The UVA golf alum has no interest in LIV’s money.
“I’m a very competitive person, and I haven’t quite done what I want to do on the PGA Tour yet,” McCarthy said in an interview with “The Jerry Ratcliffe Show” on Tuesday. “I really want to win, and I know that’s coming soon. And I like playing against the best players in the world, and I believe I’m becoming one of those, and, you know, I look forward to playing with these guys every week. I’m excited for where the Tour is going. I think they’re doing all the right things to kind of make sure the Tour is safe.”
McCarthy, a 2015 University of Virginia alum, is coming off the best month of his PGA Tour career, with top 10s at The Memorial, the U.S. Open and last week’s John Deere Classic putting him in position to compete at The Tour Championship in Atlanta next month.
The LIV Golf Series has been poaching some of the Tour’s top names, most notably getting the likes of Phil Mickelson, Sergio Garcia, Dustin Johnson and Brooks Koepka to sign on.
The PGA Tour has responded by banning those who tee it up at a LIV event, and then by announcing changes to its schedule and increasing purses at eight tournaments.

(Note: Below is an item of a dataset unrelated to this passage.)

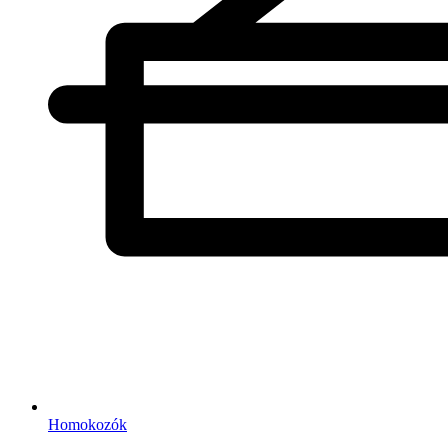
Homokozók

The changes have taken down the temperature of the controversy in the clubhouse, according to McCarthy.
“I don’t think you’ll see too many more top guys leave,” McCarthy said. “I think most top guys want to stay in play on the PGA Tour, because they believe it’s the most competitive, and that’s what they want. Most of these guys already have enough money to live off of. They don’t they don’t need the money that the LIV tour is throwing at them, so I think you’re seeing most guys choose the competition aspect over the money aspect, which I’m all for.”
McCarthy doesn’t have a problem with the defectors being eligible to play in majors going forward, but points out that the issue may be moot, given that LIV Golf Series events don’t count toward the Official World Golf Ranking.
“They’re 54-hole events, and they don’t have any world ranking points, so those guys need to qualify for the majors. If Brooks Koepka somehow isn’t getting the world ranking points in the next year, he might not be able to qualify,” McCarthy said.
“I’d be fine with them playing in the majors, I just don’t think they should be allowed to come back to play on the PGA Tour,” McCarthy said. “They made that choice, that they wanted to play less golf, so why would they want to play two tours anyway? They’re there, they’re doing their thing over there, and I’m fine with that. That’s their decision. So, they can play on that tour. I don’t mind if they play in the majors, but I don’t think they should be allowed to play on the Tour if they choose to go play that tour.”